--- AIM OF THE TASK ---
A verbatim copy of the listing is needed; pictures are to be left out.

────────────────

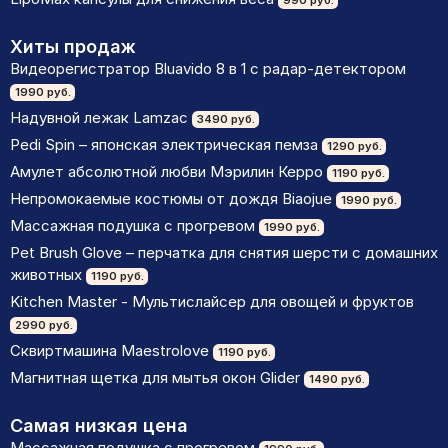
Хиты продаж
Видеорегистратор Bluavido 8 в 1 с радар-детектором
1990 руб.
Надувной лежак Lamzac
3490 руб.
Pedi Spin – японская электрическая пемза
1290 руб.
Амулет абсолютной любви Мэрилин Керро
1190 руб.
Непромокаемые костюмы от дождя Biaojue
1990 руб.
Массажная подушка с прогревом
1990 руб.
Pet Brush Glove – перчатка для снятия шерсти с домашних
животных
1190 руб.
Kitchen Master - Мультислайсер для овощей и фруктов
2990 руб.
Сквиртмашина Maestrolove
1190 руб.
Магнитная щетка для мытья окон Glider
1490 руб.
Самая низкая цена
Массажная подушка с прогревом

────────────────

--- YOUR RESPONSE ---
Хиты продаж
Видеорегистратор Bluavido 8 в 1 с радар-детектором
1990 руб.
Надувной лежак Lamzac
3490 руб.
Pedi Spin – японская электрическая пемза
1290 руб.
Амулет абсолютной любви Мэрилин Керро
1190 руб.
Непромокаемые костюмы от дождя Biaojue
1990 руб.
Массажная подушка с прогревом
1990 руб.
Pet Brush Glove – перчатка для снятия шерсти с домашних
животных
1190 руб.
Kitchen Master - Мультислайсер для овощей и фруктов
2990 руб.
Сквиртмашина Maestrolove
1190 руб.
Магнитная щетка для мытья окон Glider
1490 руб.
Самая низкая цена
Массажная подушка с прогревом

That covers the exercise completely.